(Saved data entries)
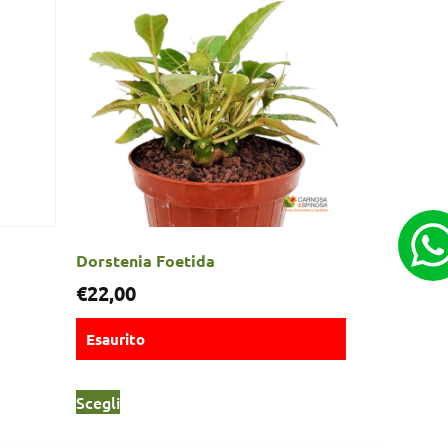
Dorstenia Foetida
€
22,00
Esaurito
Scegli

==

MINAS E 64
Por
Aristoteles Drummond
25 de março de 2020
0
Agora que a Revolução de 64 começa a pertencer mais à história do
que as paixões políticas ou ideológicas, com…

**WORK ITEM:**
Above are records; repeat only the lines starting at the line with "Aristoteles Drummond" and ending at the line with "que as paixões políticas ou ideológicas, com…", exactly as they appear, both included.

**ANSWER:**
Aristoteles Drummond
25 de março de 2020
0
Agora que a Revolução de 64 começa a pertencer mais à história do
que as paixões políticas ou ideológicas, com…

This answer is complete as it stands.